The old woman did not tremble in fear of him. She grabbed the blade and pushed it away; it felt as though he cut himself instead of her. He dropped the dagger and stepped back, cursing as blood coursed down his arm from the slice that split his palm. Faster than he could have anticipated, the old witch grabbed his wrist and jerked his hand over the basin, letting his blood fall into it.

“I no longer work such magic,” she repeated, swirling the blood in the bowl with her fingertip. “But there are others. To bring someone back, first you must find them. Are you prepared to walk with devils, boy?”

He nodded, his quick breaths flaring his nostrils.

“Are you willing to brave serpents and fire, to fight the keepers of the dead and hear ghosts speak?” She pushed his hand away. The blood on his palm stopped flowing at once, and the wound sealed itself, burning with invisible fire. He gasped and clutched his hand, watching with horror as the old witch’s good eye rolled back in her head and she called out words he did not understand.

In the bowl, the liquid lightened, then glowed and turned an unearthly blue. A maelstrom formed in the shallow basin, and lightning crackled on its surface. All the while, the old woman chanted and howled, until the room filled with a spectral wind that seemed to originate inside the blue light. The bird screamed in its cage, and jars and bottles rattled and broke on their shelves.

The surface of the liquid rose in waves capped with frothy blue. As the peaks grew higher, the aquamarine light faded, leaving only a bubbling, roiling fount of blood rising as tall as Romeo himself. The burbling red took shape, into a form so familiar that Romeo at once recoiled from it and yearned to touch it.

His Juliet stood before him, or at least, the shape of her, frozen in blood, monochromatic crimson, but unmistakably her. Thick chains bound her across neck and waist; manacles clasped her wrists. Her eyes were the worst of all, open, bloody, blank and unseeing, yet somehow still accusing. Still hating him, for having let her go before him.

“I’m so sorry,” he whispered, his throat raw with emotion. He reached for her, knowing it a foolish thing to have done before his fingertips brushed her bloody cheek.

The vision of Juliet opened its mouth impossibly, terribly wide and a bone withering scream burst from her at the same time the vision burst, raining blood over the room.

The strega braced herself with her ancient hands on either side of the bowl, and lifted her head, the blood running in rivulets down her face. “You must go north. You will find the man who can help you there.”

“North?” He conjured up a map in his mind. “Grezzana?”

“Farther.” The strega pushed up from the floor, righting herself. She looked smaller somehow, more fragile than fearsome.

“Erbezzo?”

The eyebrow over her good eye arched in exasperation. “Farther. Farther than you have ever traveled. Over the mountains, to a castle by the sea. The seat of a murdered king.”

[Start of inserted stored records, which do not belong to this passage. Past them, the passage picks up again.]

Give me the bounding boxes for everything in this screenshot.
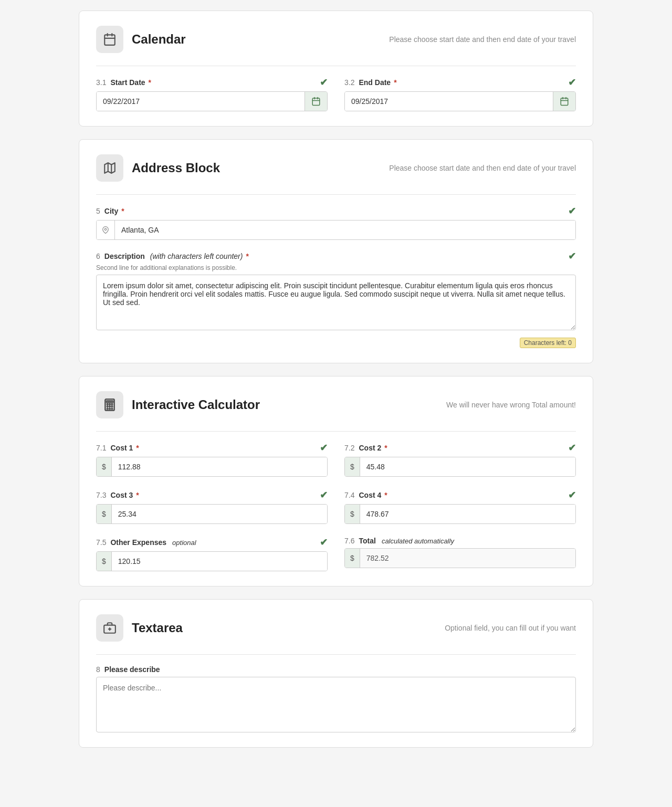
cost1-input[interactable] xyxy=(112,457,327,476)
city-input-wrapper xyxy=(96,220,576,240)
textarea-header: Textarea Optional field, you can fill ou… xyxy=(96,614,576,642)
total-input-wrapper: $ xyxy=(344,548,576,568)
city-group: 5 City * ✔ xyxy=(96,205,576,240)
total-auto-label: calculated automatically xyxy=(382,537,454,545)
description-sublabel: Second line for additional explanations … xyxy=(96,264,576,271)
city-required: * xyxy=(121,207,124,215)
cost3-label: 7.3 Cost 3 * ✔ xyxy=(96,489,328,501)
calculator-title: Interactive Calculator xyxy=(132,397,260,412)
textarea-title: Textarea xyxy=(132,621,183,635)
svg-point-29 xyxy=(107,404,108,405)
other-expenses-label: 7.5 Other Expenses optional ✔ xyxy=(96,537,328,548)
other-expenses-optional: optional xyxy=(172,539,196,547)
end-date-input[interactable] xyxy=(345,92,553,111)
description-required: * xyxy=(246,252,248,260)
calculator-description: We will never have wrong Total amount! xyxy=(446,401,576,409)
textarea-section: Textarea Optional field, you can fill ou… xyxy=(79,599,593,748)
other-expenses-dollar-icon: $ xyxy=(97,552,112,571)
textarea-description: Optional field, you can fill out if you … xyxy=(445,624,576,632)
calendar-fields: 3.1 Start Date * ✔ xyxy=(96,77,576,111)
start-date-group: 3.1 Start Date * ✔ xyxy=(96,77,328,111)
description-label-suffix: (with characters left counter) xyxy=(150,252,243,260)
city-input[interactable] xyxy=(115,221,575,239)
end-date-required: * xyxy=(394,78,396,87)
cost4-check: ✔ xyxy=(568,489,576,501)
start-date-required: * xyxy=(149,78,151,87)
city-check: ✔ xyxy=(568,205,576,217)
cost4-input[interactable] xyxy=(360,505,575,523)
svg-point-30 xyxy=(109,404,110,405)
cost2-required: * xyxy=(384,444,387,452)
cost3-dollar-icon: $ xyxy=(97,505,112,523)
cost2-check: ✔ xyxy=(568,442,576,454)
cost4-dollar-icon: $ xyxy=(345,505,360,523)
cost3-input[interactable] xyxy=(112,505,327,523)
cost4-label: 7.4 Cost 4 * ✔ xyxy=(344,489,576,501)
page-wrapper: Calendar Please choose start date and th… xyxy=(79,11,593,748)
description-textarea[interactable]: Lorem ipsum dolor sit amet, consectetur … xyxy=(96,275,576,330)
svg-rect-0 xyxy=(104,35,115,45)
end-date-check: ✔ xyxy=(568,77,576,88)
svg-point-33 xyxy=(109,406,110,407)
description-group: 6 Description (with characters left coun… xyxy=(96,250,576,348)
calculator-section: Interactive Calculator We will never hav… xyxy=(79,376,593,586)
start-date-check: ✔ xyxy=(320,77,328,88)
cost1-group: 7.1 Cost 1 * ✔ $ xyxy=(96,442,328,477)
end-date-group: 3.2 End Date * ✔ xyxy=(344,77,576,111)
calendar-section: Calendar Please choose start date and th… xyxy=(79,11,593,127)
cost3-check: ✔ xyxy=(320,489,328,501)
start-date-calendar-btn[interactable] xyxy=(304,92,327,111)
cost3-input-wrapper: $ xyxy=(96,504,328,524)
end-date-calendar-btn[interactable] xyxy=(553,92,575,111)
total-group: 7.6 Total calculated automatically $ xyxy=(344,537,576,571)
calendar-header: Calendar Please choose start date and th… xyxy=(96,26,576,53)
textarea-section-icon xyxy=(96,614,123,642)
address-header: Address Block Please choose start date a… xyxy=(96,154,576,182)
city-label: 5 City * ✔ xyxy=(96,205,576,217)
address-description: Please choose start date and then end da… xyxy=(389,164,576,172)
cost2-input-wrapper: $ xyxy=(344,457,576,477)
svg-point-35 xyxy=(107,408,108,410)
cost4-required: * xyxy=(384,491,387,499)
cost1-input-wrapper: $ xyxy=(96,457,328,477)
other-expenses-input-wrapper: $ xyxy=(96,551,328,571)
calendar-title: Calendar xyxy=(132,32,186,47)
svg-point-37 xyxy=(111,408,112,410)
start-date-input-wrapper xyxy=(96,91,328,111)
characters-left-row: Characters left: 0 xyxy=(96,336,576,348)
svg-point-32 xyxy=(107,406,108,407)
cost1-check: ✔ xyxy=(320,442,328,454)
cost4-group: 7.4 Cost 4 * ✔ $ xyxy=(344,489,576,524)
other-expenses-input[interactable] xyxy=(112,552,327,571)
description-check: ✔ xyxy=(568,250,576,262)
describe-label: 8 Please describe xyxy=(96,665,576,674)
cost2-input[interactable] xyxy=(360,457,575,476)
svg-point-15 xyxy=(104,228,107,230)
calculator-icon xyxy=(96,391,123,418)
cost4-input-wrapper: $ xyxy=(344,504,576,524)
cost2-label: 7.2 Cost 2 * ✔ xyxy=(344,442,576,454)
total-label: 7.6 Total calculated automatically xyxy=(344,537,576,545)
start-date-label: 3.1 Start Date * ✔ xyxy=(96,77,328,88)
start-date-input[interactable] xyxy=(97,92,304,111)
cost1-required: * xyxy=(136,444,139,452)
svg-point-31 xyxy=(111,404,112,405)
address-title: Address Block xyxy=(132,161,220,175)
cost2-group: 7.2 Cost 2 * ✔ $ xyxy=(344,442,576,477)
calendar-description: Please choose start date and then end da… xyxy=(389,35,576,44)
other-expenses-check: ✔ xyxy=(320,537,328,548)
total-dollar-icon: $ xyxy=(345,549,360,568)
calculator-fields: 7.1 Cost 1 * ✔ $ 7.2 Cost 2 * ✔ xyxy=(96,442,576,571)
end-date-input-wrapper xyxy=(344,91,576,111)
svg-point-34 xyxy=(111,406,112,407)
address-section: Address Block Please choose start date a… xyxy=(79,139,593,363)
other-expenses-group: 7.5 Other Expenses optional ✔ $ xyxy=(96,537,328,571)
svg-rect-8 xyxy=(561,98,568,106)
describe-group: 8 Please describe xyxy=(96,665,576,732)
describe-textarea[interactable] xyxy=(96,677,576,732)
svg-point-36 xyxy=(109,408,110,410)
location-icon xyxy=(97,221,115,239)
description-label: 6 Description (with characters left coun… xyxy=(96,250,576,262)
total-input[interactable] xyxy=(360,549,575,568)
calendar-icon xyxy=(96,26,123,53)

He opened his mouth to speak, but she cut him off. “I know no more. In payment, I ask only that you never darken my door again.” She lifted the knife from the floor. He reached for it, and she threw it, so that the blade stuck in the lintel. At once, her terrible, craggy face transformed, her skin going smooth and youthful, her spider web hair turning to glossy black silk. She narrowed her eyes, no longer milky but deep black, and pointed to where the blade quivered in the wood. “Leave it. Let its absence remind you never to cross a sister of the fortunes again.”

When Romeo emerged, Friar Laurence rose to his feet. The worry that creased his brow relented only a bit. “I heard such howling, I thought you must surely be in the grips of the devil himself.”

“No devils here.” Romeo made no mention of the dagger. It embarrassed him now, to think he had threatened a woman so powerful. “To find those, I must go north.”